Exercise objective:
Please find the lines in the entries below that contain the word "pentru", and copy each one.

- - - - -

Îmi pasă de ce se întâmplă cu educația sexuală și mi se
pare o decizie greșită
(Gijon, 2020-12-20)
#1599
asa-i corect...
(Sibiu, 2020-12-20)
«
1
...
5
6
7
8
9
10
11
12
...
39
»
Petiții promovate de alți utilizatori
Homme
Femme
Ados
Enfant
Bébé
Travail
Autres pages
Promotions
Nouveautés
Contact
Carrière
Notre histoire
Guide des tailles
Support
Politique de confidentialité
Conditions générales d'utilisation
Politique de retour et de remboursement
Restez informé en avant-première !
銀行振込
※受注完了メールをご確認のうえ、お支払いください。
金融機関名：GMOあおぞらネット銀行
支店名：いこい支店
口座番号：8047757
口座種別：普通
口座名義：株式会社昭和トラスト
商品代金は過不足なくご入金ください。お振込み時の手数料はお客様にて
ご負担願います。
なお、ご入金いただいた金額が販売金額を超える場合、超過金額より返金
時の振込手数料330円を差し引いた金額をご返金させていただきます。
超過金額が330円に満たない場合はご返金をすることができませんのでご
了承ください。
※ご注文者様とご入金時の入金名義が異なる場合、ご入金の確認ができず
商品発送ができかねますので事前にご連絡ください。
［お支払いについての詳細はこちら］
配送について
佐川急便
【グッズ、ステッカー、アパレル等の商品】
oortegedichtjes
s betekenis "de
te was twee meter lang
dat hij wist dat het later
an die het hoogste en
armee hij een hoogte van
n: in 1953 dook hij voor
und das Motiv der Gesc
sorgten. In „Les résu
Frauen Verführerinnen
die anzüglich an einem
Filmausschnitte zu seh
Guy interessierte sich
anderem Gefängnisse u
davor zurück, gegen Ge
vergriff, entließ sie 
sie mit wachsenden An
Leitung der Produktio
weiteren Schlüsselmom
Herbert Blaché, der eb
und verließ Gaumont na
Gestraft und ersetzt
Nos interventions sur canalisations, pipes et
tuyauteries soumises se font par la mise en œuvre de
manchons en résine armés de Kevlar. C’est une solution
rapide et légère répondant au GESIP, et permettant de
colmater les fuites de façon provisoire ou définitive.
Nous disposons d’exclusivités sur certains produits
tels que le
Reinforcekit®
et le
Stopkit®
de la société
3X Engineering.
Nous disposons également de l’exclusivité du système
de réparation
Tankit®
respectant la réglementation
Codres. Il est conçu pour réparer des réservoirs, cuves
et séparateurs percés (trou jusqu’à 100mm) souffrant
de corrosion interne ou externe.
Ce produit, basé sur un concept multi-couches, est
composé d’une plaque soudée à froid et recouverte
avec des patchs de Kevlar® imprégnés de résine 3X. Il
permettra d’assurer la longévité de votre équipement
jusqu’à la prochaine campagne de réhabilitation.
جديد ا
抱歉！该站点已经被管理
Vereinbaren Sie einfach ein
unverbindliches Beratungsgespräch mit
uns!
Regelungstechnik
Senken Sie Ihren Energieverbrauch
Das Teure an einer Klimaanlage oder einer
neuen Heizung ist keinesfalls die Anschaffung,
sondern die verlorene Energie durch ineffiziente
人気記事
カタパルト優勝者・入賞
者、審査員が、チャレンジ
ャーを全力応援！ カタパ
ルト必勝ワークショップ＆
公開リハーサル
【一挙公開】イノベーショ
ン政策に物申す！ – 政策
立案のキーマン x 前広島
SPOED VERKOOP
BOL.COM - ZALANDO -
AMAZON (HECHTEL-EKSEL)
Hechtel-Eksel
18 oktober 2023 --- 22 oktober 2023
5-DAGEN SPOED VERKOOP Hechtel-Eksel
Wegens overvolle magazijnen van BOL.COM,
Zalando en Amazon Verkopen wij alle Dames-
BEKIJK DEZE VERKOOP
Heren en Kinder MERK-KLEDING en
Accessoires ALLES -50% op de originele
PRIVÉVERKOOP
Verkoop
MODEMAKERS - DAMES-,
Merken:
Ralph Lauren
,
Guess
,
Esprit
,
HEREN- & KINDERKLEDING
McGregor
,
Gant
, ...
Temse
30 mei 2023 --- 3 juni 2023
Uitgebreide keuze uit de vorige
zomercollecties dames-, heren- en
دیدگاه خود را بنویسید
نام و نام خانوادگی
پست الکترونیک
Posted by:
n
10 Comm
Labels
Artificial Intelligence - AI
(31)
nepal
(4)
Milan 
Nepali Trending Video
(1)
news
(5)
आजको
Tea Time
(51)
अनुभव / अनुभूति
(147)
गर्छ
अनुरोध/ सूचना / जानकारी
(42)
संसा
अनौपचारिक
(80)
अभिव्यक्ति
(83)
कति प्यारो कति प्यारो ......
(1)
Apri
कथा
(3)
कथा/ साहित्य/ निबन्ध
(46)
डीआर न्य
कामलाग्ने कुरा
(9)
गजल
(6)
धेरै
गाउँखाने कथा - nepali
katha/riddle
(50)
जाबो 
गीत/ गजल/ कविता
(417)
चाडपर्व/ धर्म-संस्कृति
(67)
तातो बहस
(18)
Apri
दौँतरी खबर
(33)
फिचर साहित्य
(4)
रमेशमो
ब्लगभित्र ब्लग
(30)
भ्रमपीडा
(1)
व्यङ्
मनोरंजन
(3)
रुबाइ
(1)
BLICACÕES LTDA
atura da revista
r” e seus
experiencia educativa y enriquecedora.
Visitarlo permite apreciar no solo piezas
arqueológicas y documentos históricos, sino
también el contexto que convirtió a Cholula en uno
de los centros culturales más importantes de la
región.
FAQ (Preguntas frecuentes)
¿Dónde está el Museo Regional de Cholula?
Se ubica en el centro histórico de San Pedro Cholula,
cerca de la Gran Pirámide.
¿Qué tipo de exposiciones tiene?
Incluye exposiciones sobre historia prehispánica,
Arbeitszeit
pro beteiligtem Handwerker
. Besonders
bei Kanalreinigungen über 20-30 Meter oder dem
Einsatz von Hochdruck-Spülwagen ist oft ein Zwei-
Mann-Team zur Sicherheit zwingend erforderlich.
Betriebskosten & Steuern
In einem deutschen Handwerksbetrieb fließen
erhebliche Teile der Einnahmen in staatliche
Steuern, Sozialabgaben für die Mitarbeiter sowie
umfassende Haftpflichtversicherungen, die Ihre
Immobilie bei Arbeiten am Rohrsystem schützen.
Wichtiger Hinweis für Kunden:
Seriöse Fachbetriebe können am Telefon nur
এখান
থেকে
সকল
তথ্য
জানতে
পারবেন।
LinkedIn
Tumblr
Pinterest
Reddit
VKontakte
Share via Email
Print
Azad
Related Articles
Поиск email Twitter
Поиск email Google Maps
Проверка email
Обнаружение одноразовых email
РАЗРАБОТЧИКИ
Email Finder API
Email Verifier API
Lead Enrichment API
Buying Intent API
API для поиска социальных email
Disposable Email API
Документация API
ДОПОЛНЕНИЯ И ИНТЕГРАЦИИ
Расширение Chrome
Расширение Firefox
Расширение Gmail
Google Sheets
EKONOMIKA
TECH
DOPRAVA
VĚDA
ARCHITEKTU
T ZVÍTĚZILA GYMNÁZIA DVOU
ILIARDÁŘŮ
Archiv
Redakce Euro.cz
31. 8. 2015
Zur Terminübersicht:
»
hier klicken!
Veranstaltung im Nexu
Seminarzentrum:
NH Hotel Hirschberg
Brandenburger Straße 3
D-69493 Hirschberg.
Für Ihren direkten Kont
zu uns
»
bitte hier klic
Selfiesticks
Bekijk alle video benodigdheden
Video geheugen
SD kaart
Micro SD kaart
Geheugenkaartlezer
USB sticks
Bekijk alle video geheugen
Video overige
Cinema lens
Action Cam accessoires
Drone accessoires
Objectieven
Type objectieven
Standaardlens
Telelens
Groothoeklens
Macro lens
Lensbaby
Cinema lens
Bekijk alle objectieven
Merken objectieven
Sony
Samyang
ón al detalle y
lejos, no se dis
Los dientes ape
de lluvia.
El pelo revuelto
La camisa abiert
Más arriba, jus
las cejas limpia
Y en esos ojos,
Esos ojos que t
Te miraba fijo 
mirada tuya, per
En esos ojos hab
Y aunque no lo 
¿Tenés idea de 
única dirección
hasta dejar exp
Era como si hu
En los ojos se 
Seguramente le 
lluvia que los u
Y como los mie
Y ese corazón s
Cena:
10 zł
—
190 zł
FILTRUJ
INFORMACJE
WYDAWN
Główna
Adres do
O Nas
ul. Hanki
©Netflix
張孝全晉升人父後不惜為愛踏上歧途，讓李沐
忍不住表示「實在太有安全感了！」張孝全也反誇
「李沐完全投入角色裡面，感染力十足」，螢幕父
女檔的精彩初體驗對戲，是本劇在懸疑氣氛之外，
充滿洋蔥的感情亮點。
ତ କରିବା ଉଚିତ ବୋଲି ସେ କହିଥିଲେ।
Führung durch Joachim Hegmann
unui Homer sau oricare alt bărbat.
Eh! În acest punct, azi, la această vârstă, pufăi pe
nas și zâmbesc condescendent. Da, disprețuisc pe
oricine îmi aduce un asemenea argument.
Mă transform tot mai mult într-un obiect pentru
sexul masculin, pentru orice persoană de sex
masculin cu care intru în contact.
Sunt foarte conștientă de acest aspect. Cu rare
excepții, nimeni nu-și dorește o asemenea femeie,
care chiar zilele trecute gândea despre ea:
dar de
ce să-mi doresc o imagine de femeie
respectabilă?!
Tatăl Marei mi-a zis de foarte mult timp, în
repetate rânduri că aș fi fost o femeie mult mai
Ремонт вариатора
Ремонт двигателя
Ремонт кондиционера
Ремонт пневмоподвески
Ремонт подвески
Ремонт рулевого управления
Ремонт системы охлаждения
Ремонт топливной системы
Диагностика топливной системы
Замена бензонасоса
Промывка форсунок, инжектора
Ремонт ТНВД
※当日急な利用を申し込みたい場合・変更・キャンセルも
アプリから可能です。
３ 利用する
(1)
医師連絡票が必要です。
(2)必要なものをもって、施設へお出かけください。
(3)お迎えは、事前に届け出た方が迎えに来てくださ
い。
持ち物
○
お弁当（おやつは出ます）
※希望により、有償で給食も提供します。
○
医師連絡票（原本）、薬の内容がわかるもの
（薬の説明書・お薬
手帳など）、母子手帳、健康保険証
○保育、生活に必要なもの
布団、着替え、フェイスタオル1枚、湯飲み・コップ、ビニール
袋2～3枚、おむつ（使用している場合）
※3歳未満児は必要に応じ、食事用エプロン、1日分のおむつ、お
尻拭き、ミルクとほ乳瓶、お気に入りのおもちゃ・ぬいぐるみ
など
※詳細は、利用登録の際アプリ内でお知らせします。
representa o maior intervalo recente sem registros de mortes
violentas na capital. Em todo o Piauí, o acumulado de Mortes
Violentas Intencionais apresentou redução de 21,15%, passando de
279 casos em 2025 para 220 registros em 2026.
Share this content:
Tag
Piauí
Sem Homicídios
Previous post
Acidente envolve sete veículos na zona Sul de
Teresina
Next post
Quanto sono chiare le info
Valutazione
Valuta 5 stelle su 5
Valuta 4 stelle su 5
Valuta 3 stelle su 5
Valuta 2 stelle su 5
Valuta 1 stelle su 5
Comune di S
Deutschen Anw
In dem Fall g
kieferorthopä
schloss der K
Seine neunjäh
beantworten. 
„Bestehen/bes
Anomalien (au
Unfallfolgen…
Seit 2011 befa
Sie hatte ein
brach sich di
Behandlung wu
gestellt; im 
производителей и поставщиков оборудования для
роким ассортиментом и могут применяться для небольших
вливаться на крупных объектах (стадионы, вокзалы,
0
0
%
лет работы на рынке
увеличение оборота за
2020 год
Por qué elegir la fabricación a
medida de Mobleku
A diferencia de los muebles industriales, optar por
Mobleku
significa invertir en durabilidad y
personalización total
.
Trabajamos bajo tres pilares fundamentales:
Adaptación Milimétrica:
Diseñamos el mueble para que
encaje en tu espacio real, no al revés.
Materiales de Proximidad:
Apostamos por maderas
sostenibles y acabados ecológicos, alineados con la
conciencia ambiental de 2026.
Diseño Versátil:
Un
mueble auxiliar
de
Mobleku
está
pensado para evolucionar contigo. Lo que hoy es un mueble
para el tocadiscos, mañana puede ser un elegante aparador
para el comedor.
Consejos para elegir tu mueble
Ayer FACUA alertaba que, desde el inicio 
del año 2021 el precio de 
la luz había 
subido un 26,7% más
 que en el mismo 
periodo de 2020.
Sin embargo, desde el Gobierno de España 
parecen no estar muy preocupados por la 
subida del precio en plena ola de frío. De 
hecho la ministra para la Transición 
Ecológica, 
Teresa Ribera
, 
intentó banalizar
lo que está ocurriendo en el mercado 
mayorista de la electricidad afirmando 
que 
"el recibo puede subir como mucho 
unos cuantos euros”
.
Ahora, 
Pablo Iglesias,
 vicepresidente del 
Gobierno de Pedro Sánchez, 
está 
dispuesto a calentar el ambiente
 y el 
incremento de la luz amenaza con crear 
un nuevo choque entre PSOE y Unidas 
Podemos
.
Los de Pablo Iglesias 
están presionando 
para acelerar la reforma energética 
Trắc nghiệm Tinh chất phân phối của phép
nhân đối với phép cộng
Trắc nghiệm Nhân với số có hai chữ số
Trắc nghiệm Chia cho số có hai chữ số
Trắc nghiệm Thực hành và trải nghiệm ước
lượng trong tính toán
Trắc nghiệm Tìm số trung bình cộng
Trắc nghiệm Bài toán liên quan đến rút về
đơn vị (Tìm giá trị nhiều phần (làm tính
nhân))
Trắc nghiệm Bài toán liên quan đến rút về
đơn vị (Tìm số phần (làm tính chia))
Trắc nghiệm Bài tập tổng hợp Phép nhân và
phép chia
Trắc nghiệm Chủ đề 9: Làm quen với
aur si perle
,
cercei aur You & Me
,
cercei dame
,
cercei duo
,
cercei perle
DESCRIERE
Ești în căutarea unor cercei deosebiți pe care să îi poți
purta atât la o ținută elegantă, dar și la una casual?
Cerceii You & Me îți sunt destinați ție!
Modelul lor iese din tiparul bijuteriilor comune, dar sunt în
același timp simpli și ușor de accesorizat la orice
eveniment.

- - - - -

Response to this task:
Mă transform tot mai mult într-un obiect pentru
sexul masculin, pentru orice persoană de sex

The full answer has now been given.